EL “OTRO” PEARL HARBOR

Aniversario del ataque británico a Mers el-Kebir
3 de Julio de 1940

El 16 de Junio de 1940, con las tropas alemanas entrando en París, el mariscal Petain, respetado héroe de la 1º Guerra Mundial, fue nombrado jefe del gobierno por el Parlamento. El día 22 Francia firmó el armisticio con Alemania que ocupó el norte de Francia y toda la parte atlántica como plataforma necesaria para continuar la guerra contra Gran Bretaña.
El gobierno de Petain ejercería su autoridad sobre el resto del territorio y sobre la mayoría de las colonias de ultramar, entre ellas, Argelia.

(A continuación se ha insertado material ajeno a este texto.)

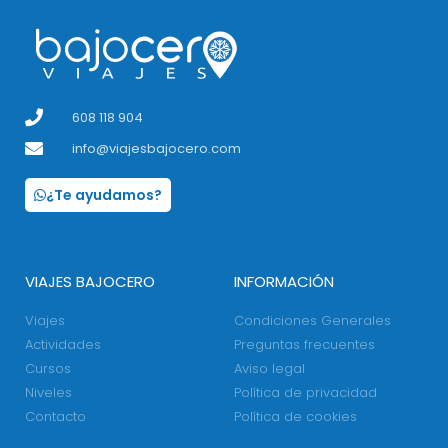
608 118 904
info@viajesbajocero.com
¿Te ayudamos?
VIAJES BAJOCERO
INFORMACIÓN
Viajes
Condiciones Generales
Actividades
Preguntas frecuentes
Cursos
Aviso legal
Niveles
Política de privacidad
Contacto
Política de cookies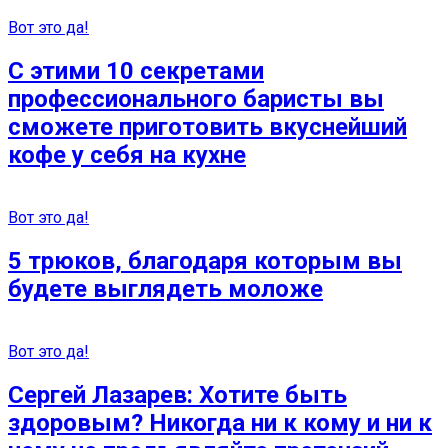
Вот это да!
С этими 10 секретами
профессионального баристы вы
сможете приготовить вкуснейший
кофе у себя на кухне
Вот это да!
5 трюков, благодаря которым вы
будете выглядеть моложе
Вот это да!
Сергей Лазарев: Хотите быть
здоровым? Никогда ни к кому и ни к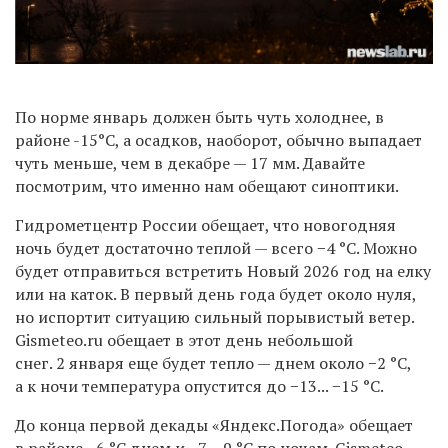
По норме январь должен быть чуть холоднее, в
районе
-
15°С, а осадков
,
наоборот
,
обычно выпадает
чуть меньше, чем в декабре — 17 мм. Давайте
посмотрим, что именно нам обещают синоптики.
Гидрометцентр России обещает, что новогодняя
ночь будет достаточно теплой — всего −4 °С. Можно
будет отправиться встретить Новый 2026 год на елку
или на каток. В первый день года будет около нуля,
но испортит ситуацию сильный порывистый ветер.
Gismeteo.ru обещает в этот день небольшой
снег. 2 января еще будет тепло — днем около −2 °С,
а к ночи температура опустится до −13... −15 °С.
До конца первой декады «Яндекс.Погода» обещает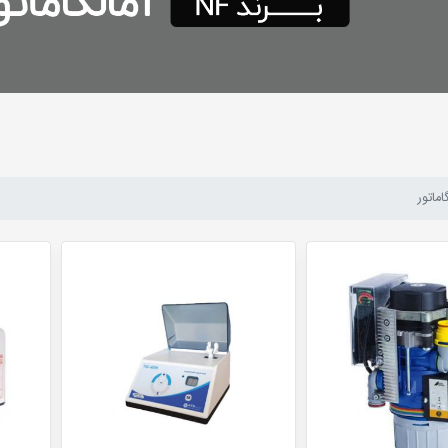
اماتور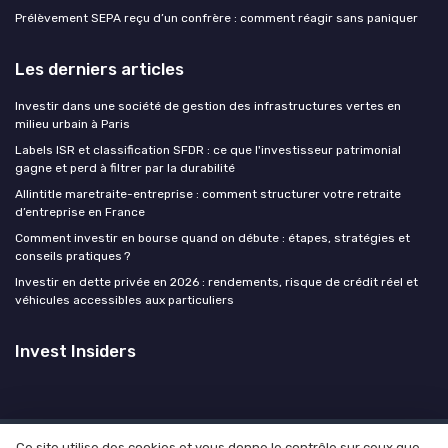
Prélèvement SEPA reçu d’un confrère : comment réagir sans paniquer
Les derniers articles
Investir dans une société de gestion des infrastructures vertes en
milieu urbain à Paris
Labels ISR et classification SFDR : ce que l'investisseur patrimonial
gagne et perd à filtrer par la durabilité
Allintitle maretraite-entreprise : comment structurer votre retraite
d’entreprise en France
Comment investir en bourse quand on débute : étapes, stratégies et
conseils pratiques ?
Investir en dette privée en 2026 : rendements, risque de crédit réel et
véhicules accessibles aux particuliers
Invest Insiders
Ce site utilise des cookies et vous donne le contrôle sur ceux que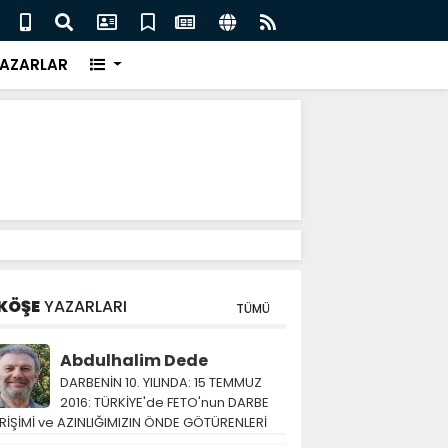
eri için İngiliz medyası ne diyor?
FIFA 
AZARLAR
KÖŞE
YAZARLARI
TÜMÜ
Abdulhalim Dede
DARBENİN 10. YILINDA: 15 TEMMUZ
2016: TÜRKİYE'de FETO'nun DARBE
RİŞİMİ ve AZINLIĞIMIZIN ÖNDE GÖTÜRENLERİ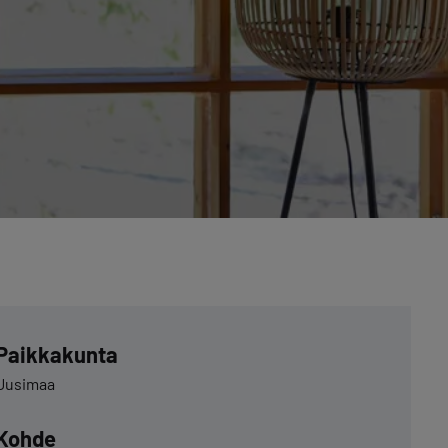
Paikkakunta
Uusimaa
Kohde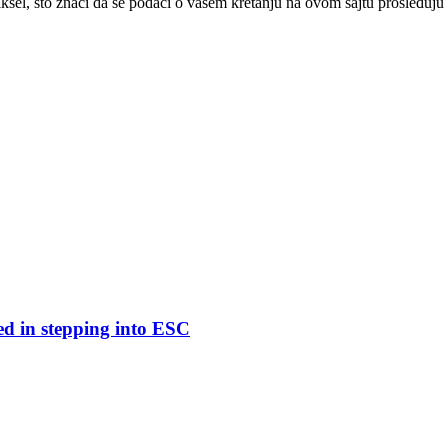
ksel, što znači da se podaci o vašem kretanju na ovom sajtu prosleđuju
ed in stepping into ESC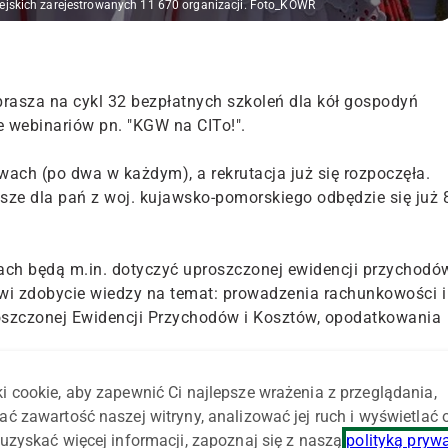
jskich zarejestrowanych 11 670 organizacji. Foto_KOWR
prasza na cykl 32 bezpłatnych szkoleń dla kół gospodyń
e webinariów pn. "KGW na CITo!".
ach (po dwa w każdym), a rekrutacja już się rozpoczęła.
sze dla pań z woj. kujawsko-pomorskiego odbędzie się już 
ach będą m.in. dotyczyć uproszczonej ewidencji przychodó
iwi zdobycie wiedzy na temat: prowadzenia rachunkowości i
oszczonej Ewidencji Przychodów i Kosztów, opodatkowania
formularz (dostępny
tutaj
) i przesłać do Narodowego
i cookie, aby zapewnić Ci najlepsze wrażenia z przeglądania,
ać zawartość naszej witryny, analizować jej ruch i wyświetlać
uzyskać więcej informacji, zapoznaj się z naszą
polityką pryw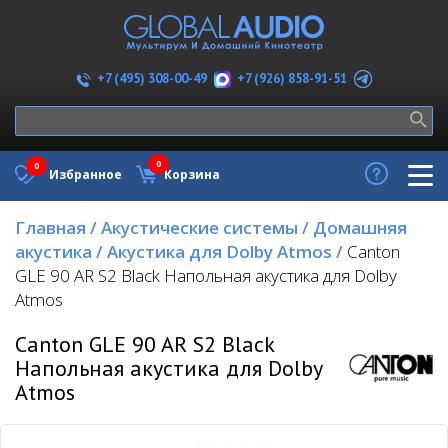
+7 (926) 858-91-51
+7 (495) 308-00-49
0
0
Избранное
Корзина
Главная
/
Акустические системы
/
Домашняя
акустика
/
Акустика для Dolby Atmos
/
Canton
GLE 90 AR S2 Black Напольная акустика для Dolby
Atmos
Canton GLE 90 AR S2 Black
Напольная акустика для Dolby
Atmos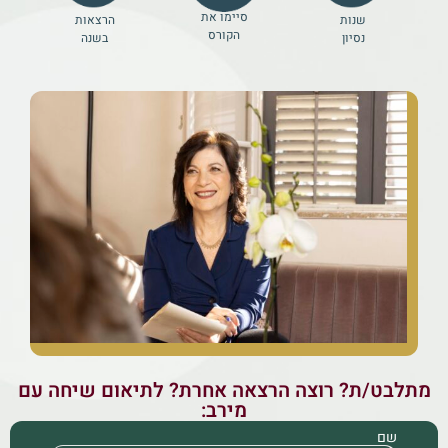
סיימו את
שנות
הרצאות
הקורס
נסיון
בשנה
מתלבט/ת? רוצה הרצאה אחרת? לתיאום שיחה עם
מירב:
שם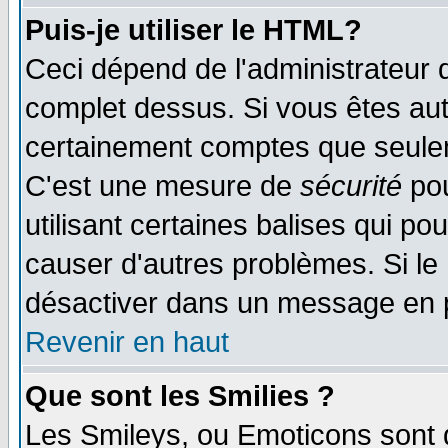
Puis-je utiliser le HTML?
Ceci dépend de l'administrateur q
complet dessus. Si vous êtes auto
certainement comptes que seulem
C'est une mesure de
sécurité
pou
utilisant certaines balises qui po
causer d'autres problèmes. Si le
désactiver dans un message en pa
Revenir en haut
Que sont les Smilies ?
Les Smileys, ou Emoticons sont d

La flota de guerra francesa, la tercera mayor del mundo por entonces, de acuerdo con las condiciones del armisticio, permaneció bajo la autoridad de la Francia no ocupada a las órdenes del gobierno de Petain.
Una parte importante de la flota se estacionó en el puerto de Mers el-Kebir (Mazalquivir), en la Argelia francesa
Sin embargo, Churchill no se fiaba de sus antiguos aliados y decidió neutralizar sus barcos.
Ordenó al almirante Somerville, comandante de la Fuerza H estacionada en Gibraltar dirigirse hacia Mers el-Kebir.
La fuerza H estaba formada por el portaaviones Ark Royal, dos acorazados, un crucero pesado, dos cruceros ligeros y once destructores, un total de diecisiete buques.
La flota francesa anclada en Mers el-Kebir constaba de once barcos: cuatro acorazados, un portahidroaviones y seis destructores.

El 3 de Julio de 1940 la Fuerza H británica se presentó por sorpresa ante Mers el-Kebir.
Las órdenes de Somerville eran claras. Debía lanzar a los franceses un ultimátum en los siguientes términos:
• Pondrían sus barcos bajo mando de la Royal Navy.
• O bien dirigirían sus barcos con una tripulación mínima escoltados por la escuadra británica hasta algún lejano puerto neutral en el que se les desmontaría todo el armamento.

La respuesta negativa al ultimátum desencadenaría un ataque británico.
El almirante francés, Marcel-Bruno Gensoul, como no podía ser de otra forma, rechazó las dos propuestas británicas. Él no podía entregar la flota a otra potencia ni permitir que fuese secuestrada y desarmada. Y el gobierno legítimo de Francia, que mantenía plenas relaciones diplomáticas con Gran Bretaña y que había sido su aliado hasta hacía poco más de un mes, tampoco podía autorizar semejante atropello a su soberanía.

Francia había firmado un armisticio con las fuerzas del Eje y no se encontraba ya en guerra contra ninguna nación, menos aún contra sus ex aliados británicos.
Sus barcos, apaciblemente fondeados, tenían los motores apagados, las tripulaciones no ocupaban sus puestos de combate y no estaban en estado de alerta.
La flota británica, en disposición de ataque, partía con una superioridad absoluta.
Cuando Sommerville recibió la respuesta negativa de Gensoul, siguiendo las instrucciones de Churchill, lanzó el ataque contra la flota francesa.
Los torpederos “swordfish” del Ark Royal despegaron para hundir los barcos franceses. Los acorazados y cruceros de Somerville cerraron la salida del puerto y, desplegados en orden de batalla, dispararon contra los barcos franceses que intentaban salir de la rada para ganar mar abierto.
Los barcos franceses, sorprendidos por el ataque de sus ex aliados, y sin capacidad de maniobra, fueron literalmente cazados sin clemencia por la escuadra británica.
Casi 1300 marinos franceses fueron asesinados por el ataque a traición de la escuadra de un país supuestamente amigo.
En los días siguientes, aviones de guerra franceses efectuaron varios ataques de represalia contra la base británica de Gibraltar

El mismo almirante Somerville que dirigió el ataque, dijo poco después que la acción contra la escuadra francesa en Mers El-kebir había sido:
“El mayor error político de los tiempos modernos que despertará a todo el mundo contra nosotros … todos nos sentimos profundamente avergonzados”.
“(the biggest political blunder of modern times and will rouse the whole world against us…we all feel thoroughly ashamed.)”

Todo el mundo conoce y recuerda el episodio de Pearl Harbor, el “día de la infamia”, en palabras del presidente Roosevelt, y a los 2.400 norteamericanos caídos ese día.
Los casi 1.300 marinos franceses que cayeron en Mers El-Kebir, en cambio, han sido olvidados.
Y el carácter infame del ataque británico también.